Boy Playing Tennis
29 Aug 2006 --- Boy Playing Tennis --- Image by © Bob Thomas/Corbis

Il tennis va bene per i bambini?

La risposta è sì. Se dopo le emozioni degli Us Open state valutando questo sport per i vostri figli, andate sul sicuro. E qui vi spiego perché rnrn

Dopo lo spettacolo delle nostre Pennetta-Vinci agli Us Open, il tennis tornerà sicuramente di moda. In realtà lo è sempre stato. In tutto il mondo. Siamo noi italiani ad andare "a ondate". Siamo noi che abbiamo bisogno dell'infornata di campioni per capire quanto questo sport sia bello e formativo. Siamo noi, insomma, a essere vittime di parecchi pregiudizi. Qui provo invece a spiegarvi che il tennis fa crescere i ragazzi in modo armonioso e completo, come altri sport. Anzi, ha pure qualche marcia in più.

1 È uno sport completo. Ma come, penserete: non si è sempre detto che è unilaterale e quindi sviluppa solo una parte del corpo? Questo è vero, soprattutto quando si inizia a giocare 3-4 volte alla settimana, quindi a 11-12 anni. Ma proprio perciò si eseguono esercizi di compensazione, in campo e in palestra. E poi, tenete presente che all'inizio (a 4-5 anni) i bambini sono avviati al minitennis, con mini racchette super leggere, palline depressurizzate e un campo di dimensioni opportunamente ridotte.
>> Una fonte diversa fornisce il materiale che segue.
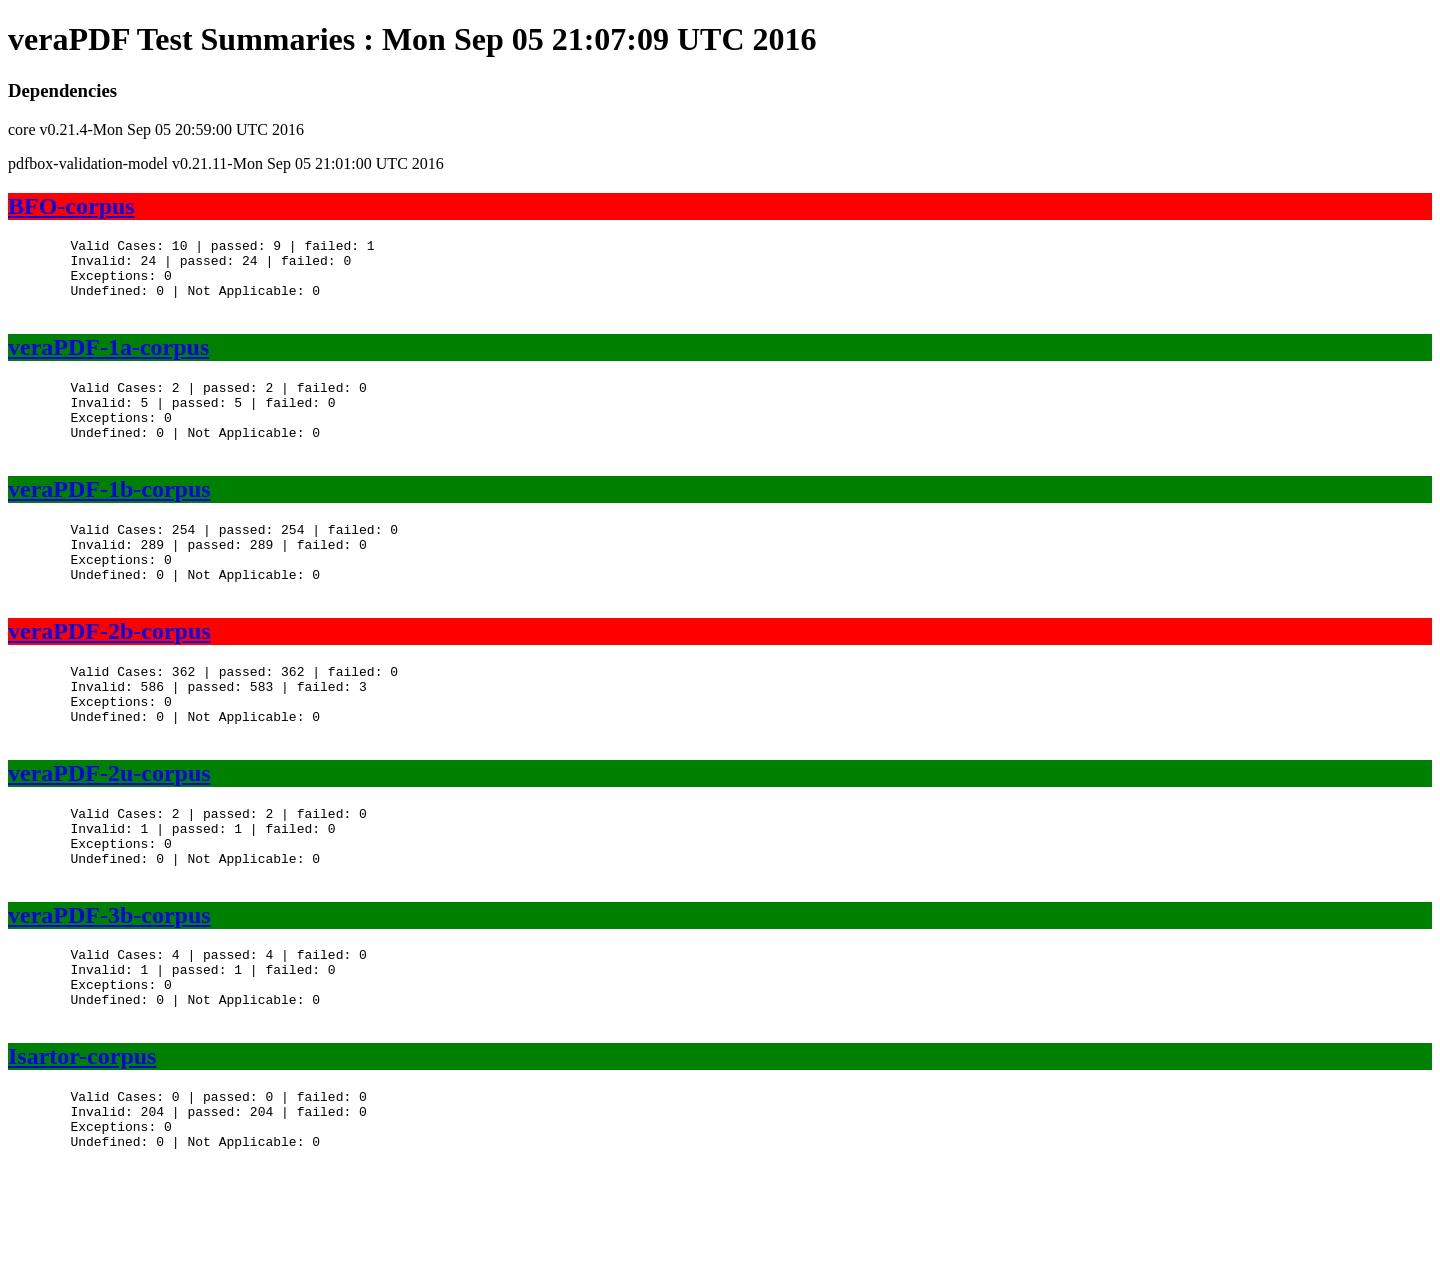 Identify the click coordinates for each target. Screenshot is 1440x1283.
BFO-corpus (71, 206)
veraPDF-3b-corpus (109, 990)
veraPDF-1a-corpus (108, 362)
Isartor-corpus (82, 1146)
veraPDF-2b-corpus (109, 676)
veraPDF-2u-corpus (109, 833)
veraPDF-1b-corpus (109, 519)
2 Migliora la capacità di concentrazione. In alcune scuole viene perfino adottato per curare i deficit di attenzione. Infatti la concentrazione che si richiede nel decidere come rispondere in campo e nell'interpretare il gioco dell'avversario, è un'ottima palestra per la mente. Un po' come gli scacchi, dove devi cambiare schema di gioco a ogni mossa.

3 Favorisce la lateralizzazione. Nel gioco-tennis dei primi anni (a 4-5 anni), ai bimbi vengono fatte usare entrambe le mani. E questo stimola la conoscenza dei diversi lati del corpo. Ma non solo. In questo modo i piccoli imparano come funziona il sistema di coordinazione occhio-mano-piede dello stesso lato, presupposto fondamentale nelle abilità di scrittura.

4 Migliora l'agilità e la coordinazione. La velocità degli scambi rende i bambini più reattivi e sviluppa una destrezza spesso maggiore rispetto ad altri sport, dato che il piccolo non deve solo controllare se stesso e i suoi movimenti, ma anche imparare a maneggiare e gestire un attrezzo, la racchetta.

5 Insegna il rispetto delle regole. Il fair play del tennis è leggendario. Avete mai visto arbitri insultati dai giocatori o dagli spettatori? O invasioni di campo da parte delle tifoserie? L'unica concessione è qualche racchetta che finisce a terra. Ma succede ai grandi campioni e in palcoscenici speciali. Noi stiamo tranquilli, perché prima di arrivarci, i nostri figli ne hanno di palline da inseguire!